* _PROBLEM STATEMENT_
With the pictures left out, write every entry down exactly.

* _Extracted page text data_

::::::

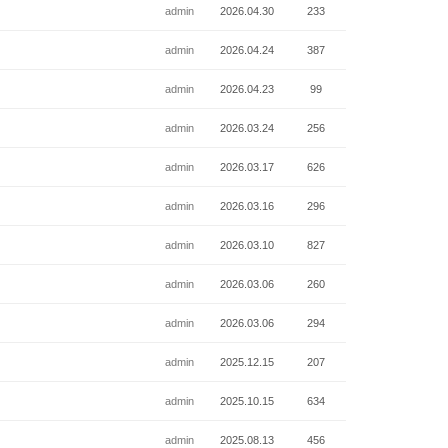
admin
2026.04.30
233
admin
2026.04.24
387
admin
2026.04.23
99
admin
2026.03.24
256
admin
2026.03.17
626
admin
2026.03.16
296
admin
2026.03.10
827
admin
2026.03.06
260
admin
2026.03.06
294
admin
2025.12.15
207
admin
2025.10.15
634
admin
2025.08.13
456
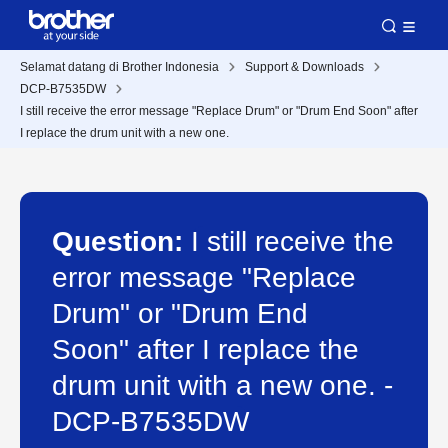
Selamat datang di Brother Indonesia
Support & Downloads
DCP-B7535DW
I still receive the error message "Replace Drum" or "Drum End Soon" after
I replace the drum unit with a new one.
Question:
I still receive the
error message "Replace
Drum" or "Drum End
Soon" after I replace the
drum unit with a new one. -
DCP-B7535DW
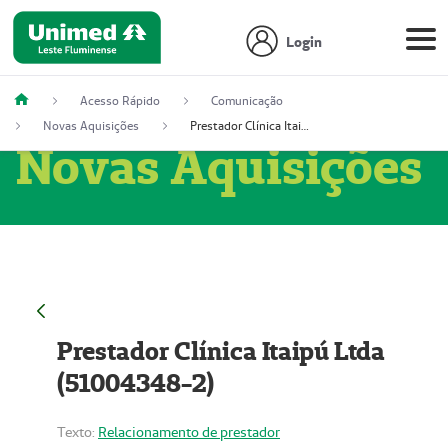
Login
Acesso Rápido
Comunicação
Novas Aquisições
Prestador Clínica Itaipú Ltda (51004348-2)
Novas Aquisições
Prestador Clínica Itaipú Ltda
(51004348-2)
Texto:
Relacionamento de prestador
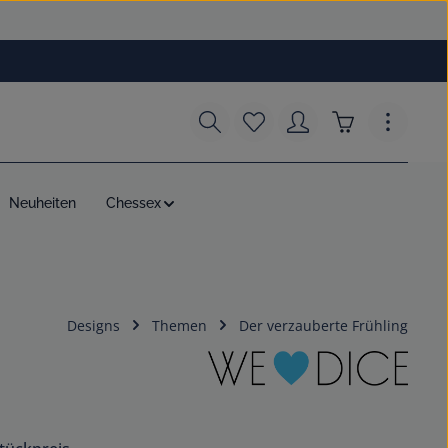
Du hast 0 Produkte auf dem
Warenkorb enth
Neuheiten
Chessex
Designs
Themen
Der verzauberte Frühling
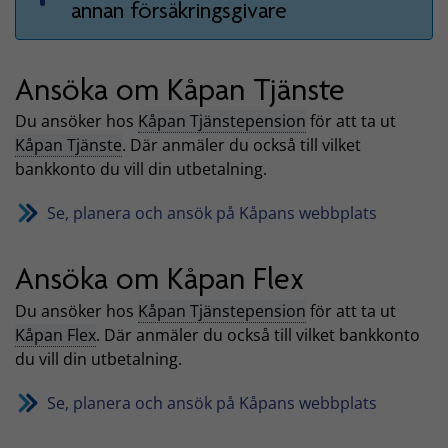
annan försäkringsgivare
Ansöka om Kåpan Tjänste
Du ansöker hos
Kåpan Tjänstepension
för att ta ut
Kåpan Tjänste
. Där anmäler du också till vilket
bankkonto du vill din utbetalning.
Se, planera och ansök på Kåpans webbplats
Ansöka om Kåpan Flex
Du ansöker hos
Kåpan Tjänstepension
för att ta ut
Kåpan Flex
. Där anmäler du också till vilket bankkonto
du vill din utbetalning.
Se, planera och ansök på Kåpans webbplats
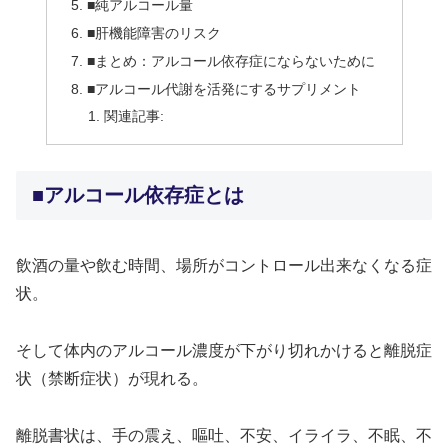
■純アルコール量
■肝機能障害のリスク
■まとめ：アルコール依存症にならないために
■アルコール代謝を活発にするサプリメント
関連記事:
■アルコール依存症とは
飲酒の量や飲む時間、場所がコントロール出来なくなる症
状。
そして体内のアルコール濃度が下がり切れかけると離脱症
状（禁断症状）が現れる。
離脱書状は、手の震え、嘔吐、不安、イライラ、不眠、不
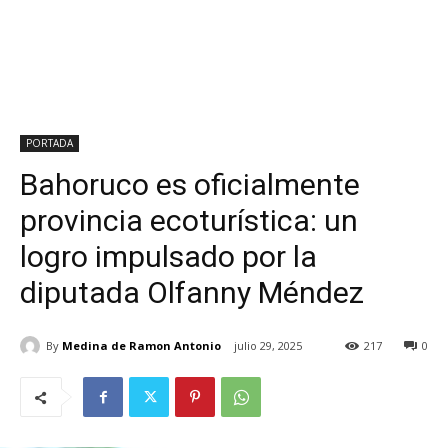
PORTADA
Bahoruco es oficialmente
provincia ecoturística: un
logro impulsado por la
diputada Olfanny Méndez
By
Medina de Ramon Antonio
julio 29, 2025
217
0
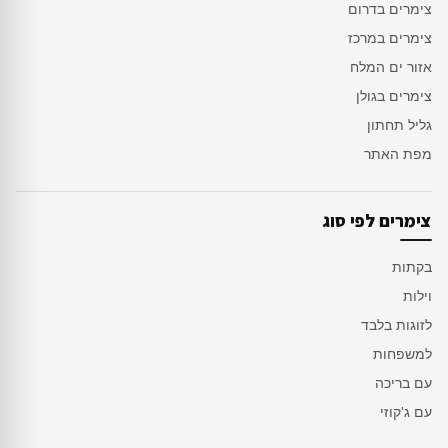
צימרים בדרום
צימרים במרכז
אזור ים המלח
צימרים בגולן
גליל תחתון
מפת האתר
צימרים לפי סוג
בקתות
וילות
לזוגות בלבד
למשפחות
עם בריכה
עם ג'קוזי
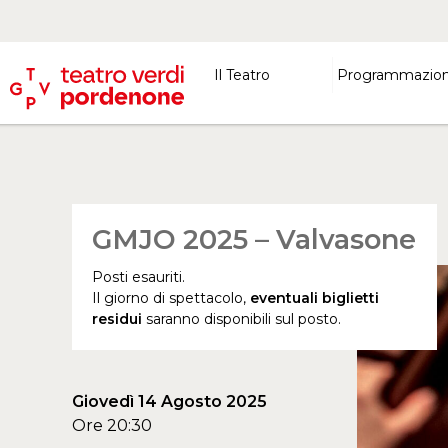
Il Teatro
Programmazio
GMJO 2025 – Valvasone
Posti esauriti.
Il giorno di spettacolo,
eventuali biglietti
residui
saranno disponibili sul posto.
Giovedì 14 Agosto 2025
Ore 20:30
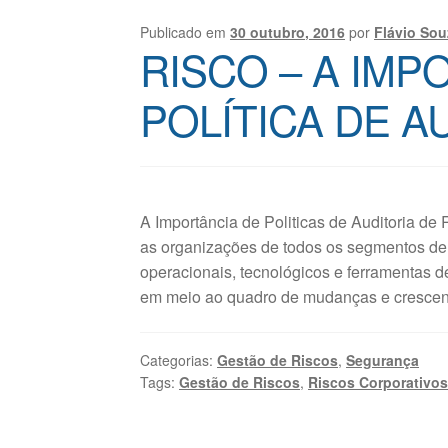
Publicado em
30 outubro, 2016
por
Flávio Sou
RISCO – A IMP
POLÍTICA DE A
A Importância de Politicas de Auditoria de
as organizações de todos os segmentos d
operacionais, tecnológicos e ferramentas d
em meio ao quadro de mudanças e crescen
Categorias:
Gestão de Riscos
,
Segurança
Tags:
Gestão de Riscos
,
Riscos Corporativo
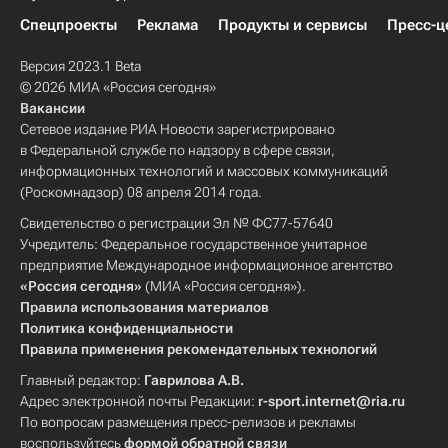
Спецпроекты
Реклама
Продукты и сервисы
Пресс-ц
Версия 2023.1 Beta
© 2026 МИА «Россия сегодня»
Вакансии
Сетевое издание РИА Новости зарегистрировано
в Федеральной службе по надзору в сфере связи,
информационных технологий и массовых коммуникаций
(Роскомнадзор) 08 апреля 2014 года.
Свидетельство о регистрации Эл № ФС77-57640
Учредитель: Федеральное государственное унитарное
предприятие Международное информационное агентство
«Россия сегодня»
(МИА «Россия сегодня»).
Правила использования материалов
Политика конфиденциальности
Правила применения рекомендательных технологий
Главный редактор:
Гаврилова А.В.
Адрес электронной почты Редакции:
r-sport.internet@ria.ru
По вопросам размещения пресс-релизов и рекламы
воспользуйтесь
формой обратной связи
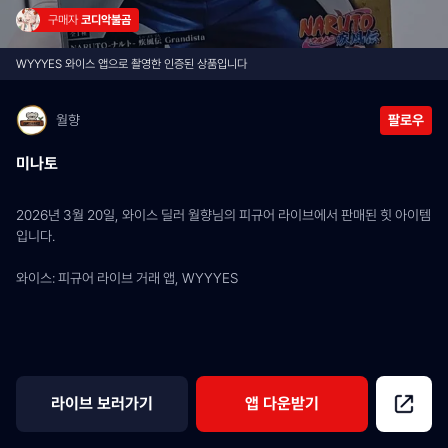
구매자 
코디악불곰
WYYYES 와이스 앱으로 촬영한 인증된 상품입니다
월향
팔로우
미나토
2026년 3월 20일, 와이스 딜러 월향님의 피규어 라이브에서 판매된 힛 아이템
입니다.
와이스: 피규어 라이브 거래 앱, WYYYES
라이브 보러가기
앱 다운받기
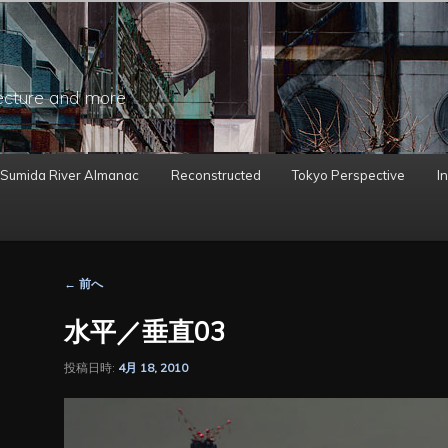
ecture and more
 Sumida River Almanac
Reconstructed
Tokyo Perspective
In
投
←
前へ
稿
ナ
水平／垂直03
ビ
ゲ
投稿日時:
4月 18, 2010
ー
シ
ョ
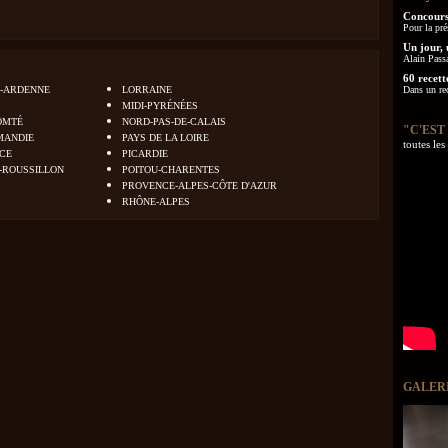
Concours
Pour la pré
Un jour, 
Alain Pass
60 recett
-ARDENNE
LORRAINE
Dans un re
MIDI-PYRÉNÉES
OMTÉ
NORD-PAS-DE-CALAIS
"C'EST
MANDIE
PAYS DE LA LOIRE
toutes le
NCE
PICARDIE
-ROUSSILLON
POITOU-CHARENTES
PROVENCE-ALPES-CÔTE D'AZUR
RHÔNE-ALPES
GALER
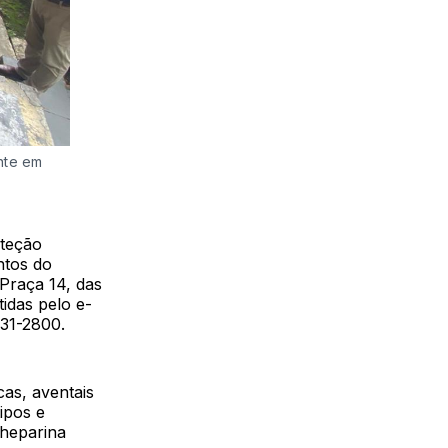
nte em
oteção
ntos do
Praça 14, das
idas pelo e-
131-2800.
as, aventais
ipos e
 heparina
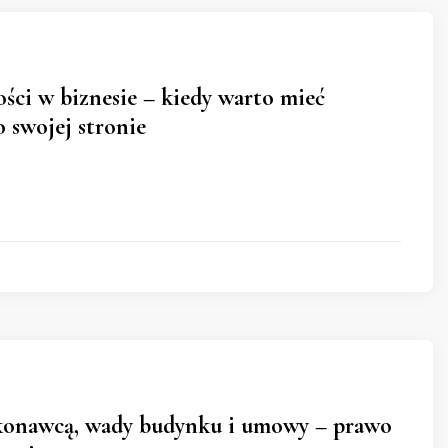
ci w biznesie – kiedy warto mieć
 swojej stronie
konawcą, wady budynku i umowy – prawo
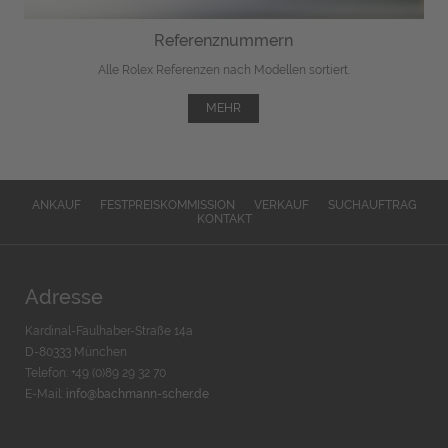
Referenznummern
Alle Rolex Referenzen nach Modellen sortiert.
MEHR
ANKAUF
FESTPREISKOMMISSION
VERKAUF
SUCHAUFTRAG
KONTAKT
Adresse
Kardinal-Faulhaber-Straße 14a
D-80333 München
Telefon: +49 (0)89 29 32 70
E-Mail:
info@bachmann-scher.de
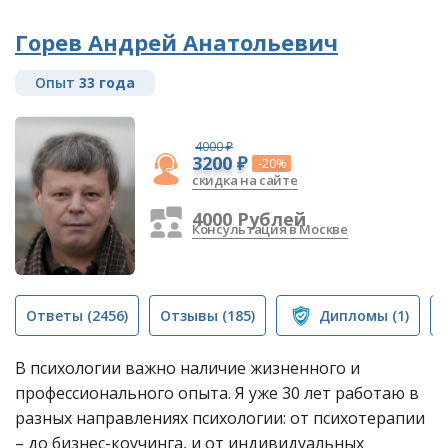
Горев Андрей Анатольевич
Опыт
33 года
4000 ₽
3200 ₽
-20%
скидка на сайте
4000 Рублей
Консультация в Москве
Ответы
(2456)
Отзывы
(185)
Дипломы
(1)
В психологии важно наличие жизненного и
профессионального опыта. Я уже 30 лет работаю в
разных направлениях психологии: от психотерапии
– до бизнес-коучинга, и от индивидуальных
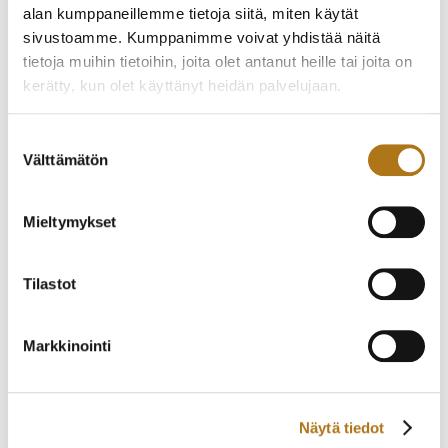
alan kumppaneillemme tietoja siitä, miten käytät
sivustoamme. Kumppanimme voivat yhdistää näitä
tietoja muihin tietoihin, joita olet antanut heille tai joita on
kerätty, kun olet käyttänyt heidän palvelujaan.
Tietosuojaseloste >
TISSOT-138
ETERNA-289-NOS
Suostumuksen
ATHENA KULTAKELLO
Välttämätön
valinta
490,00
€
990,00
€
Mieltymykset
Tilastot
Markkinointi
Näytä tiedot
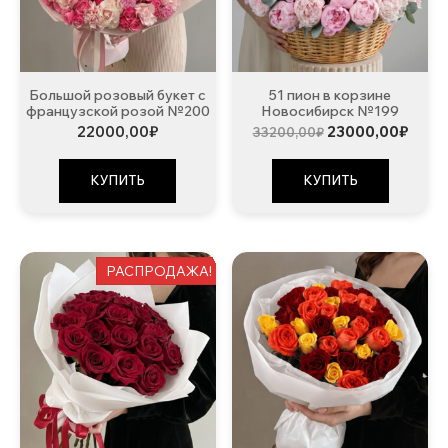
Большой розовый букет с
51 пион в корзине
французской розой №200
Новосибирск №199
Первоначальна
Теку
22000,00
₽
23000,00
₽
33200,00
₽
цена
цена:
составляла
2300
33200,00₽.
КУПИТЬ
КУПИТЬ
РАСПРОДАЖА!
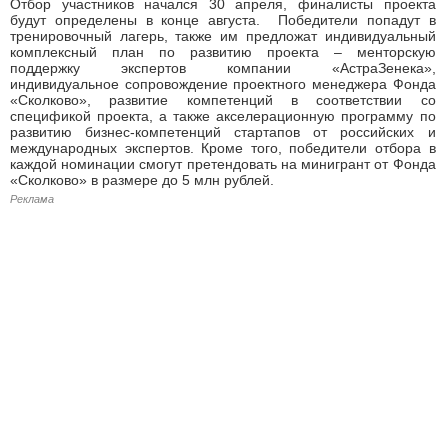
Отбор участников начался 30 апреля, финалисты проекта
будут определены в конце августа. Победители попадут в
тренировочный лагерь, также им предложат индивидуальный
комплексный план по развитию проекта – менторскую
поддержку экспертов компании «АстраЗенека»,
индивидуальное сопровождение проектного менеджера Фонда
«Сколково», развитие компетенций в соответствии со
спецификой проекта, а также акселерационную программу по
развитию бизнес-компетенций стартапов от российских и
международных экспертов. Кроме того, победители отбора в
каждой номинации смогут претендовать на минигрант от Фонда
«Сколково» в размере до 5 млн рублей.
Реклама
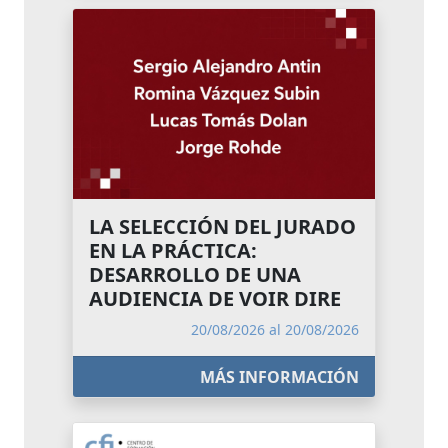
LA SELECCIÓN DEL JURADO
EN LA PRÁCTICA:
DESARROLLO DE UNA
AUDIENCIA DE VOIR DIRE
20/08/2026 al 20/08/2026
MÁS INFORMACIÓN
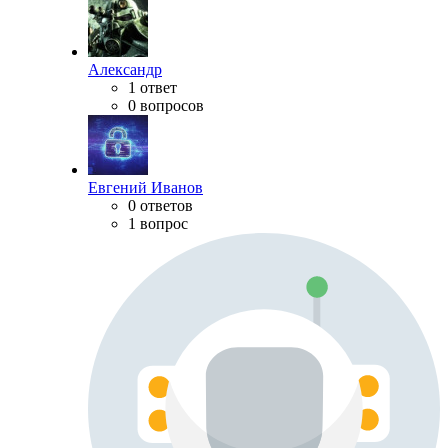
Александр
1 ответ
0 вопросов
Евгений Иванов
0 ответов
1 вопрос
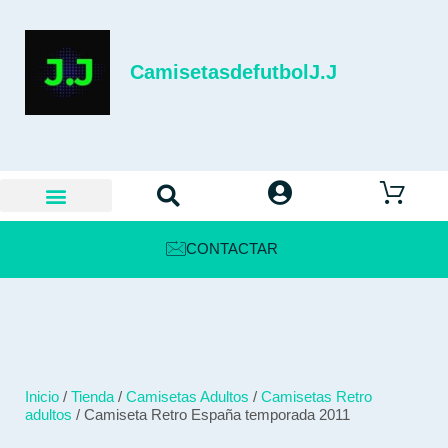
CamisetasdefutbolJ.J
CONTACTAR
Inicio
/
Tienda
/
Camisetas Adultos
/
Camisetas Retro
adultos
/ Camiseta Retro España temporada 2011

::::::

* _THE ANSWER_
admin
2026.04.30
233
admin
2026.04.24
387
admin
2026.04.23
99
admin
2026.03.24
256
admin
2026.03.17
626
admin
2026.03.16
296
admin
2026.03.10
827
admin
2026.03.06
260
admin
2026.03.06
294
admin
2025.12.15
207
admin
2025.10.15
634
admin
2025.08.13
456
Selamat datang di Brother Indonesia
Support & Downloads
DCP-B7535DW
I still receive the error message "Replace Drum" or "Drum End Soon" after
I replace the drum unit with a new one.
Question:
I still receive the
error message "Replace
Drum" or "Drum End
Soon" after I replace the
drum unit with a new one. -
DCP-B7535DW
Login
Acesso Rápido
Comunicação
Novas Aquisições
Prestador Clínica Itaipú Ltda (51004348-2)
Novas Aquisições
Prestador Clínica Itaipú Ltda
(51004348-2)
Texto:
Relacionamento de prestador
Du hast 0 Produkte auf dem
Warenkorb enth
Neuheiten
Chessex
Designs
Themen
Der verzauberte Frühling
annan försäkringsgivare
Ansöka om Kåpan Tjänste
Du ansöker hos
Kåpan Tjänstepension
för att ta ut
Kåpan Tjänste
. Där anmäler du också till vilket
bankkonto du vill din utbetalning.
Se, planera och ansök på Kåpans webbplats
Ansöka om Kåpan Flex
Du ansöker hos
Kåpan Tjänstepension
för att ta ut
Kåpan Flex
. Där anmäler du också till vilket bankkonto
du vill din utbetalning.
Se, planera och ansök på Kåpans webbplats
■純アルコール量
■肝機能障害のリスク
■まとめ：アルコール依存症にならないために
■アルコール代謝を活発にするサプリメント
関連記事:
■アルコール依存症とは
飲酒の量や飲む時間、場所がコントロール出来なくなる症
状。
そして体内のアルコール濃度が下がり切れかけると離脱症
状（禁断症状）が現れる。
離脱書状は、手の震え、嘔吐、不安、イライラ、不眠、不
PORTADA
Bahoruco es oficialmente
provincia ecoturística: un
logro impulsado por la
diputada Olfanny Méndez
By
Medina de Ramon Antonio
julio 29, 2025
217
0
צימרים בדרום
צימרים במרכז
אזור ים המלח
צימרים בגולן
גליל תחתון
מפת האתר
צימרים לפי סוג
בקתות
וילות
לזוגות בלבד
למשפחות
עם בריכה
עם ג'קוזי
Il Teatro
Programmazio
GMJO 2025 – Valvasone
Posti esauriti.
Il giorno di spettacolo,
eventuali biglietti
residui
saranno disponibili sul posto.
Giovedì 14 Agosto 2025
Ore 20:30
Publicado em
30 outubro, 2016
por
Flávio Sou
RISCO – A IMP
POLÍTICA DE A
A Importância de Politicas de Auditoria de
as organizações de todos os segmentos d
operacionais, tecnológicos e ferramentas d
em meio ao quadro de mudanças e crescen
Categorias:
Gestão de Riscos
,
Segurança
Tags:
Gestão de Riscos
,
Riscos Corporativo
Спецпроекты
Реклама
Продукты и сервисы
Пресс-ц
Версия 2023.1 Beta
© 2026 МИА «Россия сегодня»
Вакансии
Сетевое издание РИА Новости зарегистрировано
в Федеральной службе по надзору в сфере связи,
информационных технологий и массовых коммуникаций
(Роскомнадзор) 08 апреля 2014 года.
Свидетельство о регистрации Эл № ФС77-57640
Учредитель: Федеральное государственное унитарное
предприятие Международное информационное агентство
«Россия сегодня»
(МИА «Россия сегодня»).
Правила использования материалов
Политика конфиденциальности
Правила применения рекомендательных технологий
Главный редактор:
Гаврилова А.В.
Адрес электронной почты Редакции:
r-sport.internet@ria.ru
По вопросам размещения пресс-релизов и рекламы
воспользуйтесь
формой обратной связи
구매자 
코디악불곰
WYYYES 와이스 앱으로 촬영한 인증된 상품입니다
월향
팔로우
미나토
2026년 3월 20일, 와이스 딜러 월향님의 피규어 라이브에서 판매된 힛 아이템
입니다.
와이스: 피규어 라이브 거래 앱, WYYYES
라이브 보러가기
앱 다운받기
ecture and more
 Sumida River Almanac
Reconstructed
Tokyo Perspective
In
投
←
前へ
稿
ナ
水平／垂直03
ビ
ゲ
投稿日時:
4月 18, 2010
ー
シ
ョ
Concours
Pour la pré
Un jour, 
Alain Pass
60 recett
-ARDENNE
LORRAINE
Dans un re
MIDI-PYRÉNÉES
OMTÉ
NORD-PAS-DE-CALAIS
"C'EST
MANDIE
PAYS DE LA LOIRE
toutes le
NCE
PICARDIE
-ROUSSILLON
POITOU-CHARENTES
PROVENCE-ALPES-CÔTE D'AZUR
RHÔNE-ALPES
GALER
nte em
oteção
ntos do
Praça 14, das
idas pelo e-
131-2800.
as, aventais
ipos e
 heparina
ci w biznesie – kiedy warto mieć
 swojej stronie
konawcą, wady budynku i umowy – prawo
Referenznummern
Alle Rolex Referenzen nach Modellen sortiert.
MEHR
ANKAUF
FESTPREISKOMMISSION
VERKAUF
SUCHAUFTRAG
KONTAKT
Adresse
Kardinal-Faulhaber-Straße 14a
D-80333 München
Telefon: +49 (0)89 29 32 70
E-Mail:
info@bachmann-scher.de
Горев Андрей Анатольевич
Опыт
33 года
4000 ₽
3200 ₽
-20%
скидка на сайте
4000 Рублей
Консультация в Москве
Ответы
(2456)
Отзывы
(185)
Дипломы
(1)
В психологии важно наличие жизненного и
профессионального опыта. Я уже 30 лет работаю в
разных направлениях психологии: от психотерапии
– до бизнес-коучинга, и от индивидуальных
alan kumppaneillemme tietoja siitä, miten käytät
sivustoamme. Kumppanimme voivat yhdistää näitä
tietoja muihin tietoihin, joita olet antanut heille tai joita on
kerätty, kun olet käyttänyt heidän palvelujaan.
Tietosuojaseloste >
TISSOT-138
ETERNA-289-NOS
Suostumuksen
ATHENA KULTAKELLO
Välttämätön
valinta
490,00
€
990,00
€
Mieltymykset
Tilastot
Markkinointi
Näytä tiedot
Большой розовый букет с
51 пион в корзине
французской розой №200
Новосибирск №199
Первоначальна
Теку
22000,00
₽
23000,00
₽
33200,00
₽
цена
цена:
составляла
2300
33200,00₽.
КУПИТЬ
КУПИТЬ
РАСПРОДАЖА!
Отбор участников начался 30 апреля, финалисты проекта
будут определены в конце августа. Победители попадут в
тренировочный лагерь, также им предложат индивидуальный
комплексный план по развитию проекта – менторскую
поддержку экспертов компании «АстраЗенека»,
индивидуальное сопровождение проектного менеджера Фонда
«Сколково», развитие компетенций в соответствии со
спецификой проекта, а также акселерационную программу по
развитию бизнес-компетенций стартапов от российских и
международных экспертов. Кроме того, победители отбора в
каждой номинации смогут претендовать на минигрант от Фонда
«Сколково» в размере до 5 млн рублей.
Реклама
LA SELECCIÓN DEL JURADO
EN LA PRÁCTICA:
DESARROLLO DE UNA
AUDIENCIA DE VOIR DIRE
20/08/2026 al 20/08/2026
MÁS INFORMACIÓN
Александр
1 ответ
0 вопросов
Евгений Иванов
0 ответов
1 вопрос
CamisetasdefutbolJ.J
CONTACTAR
Inicio
/
Tienda
/
Camisetas Adultos
/
Camisetas Retro
adultos
/ Camiseta Retro España temporada 2011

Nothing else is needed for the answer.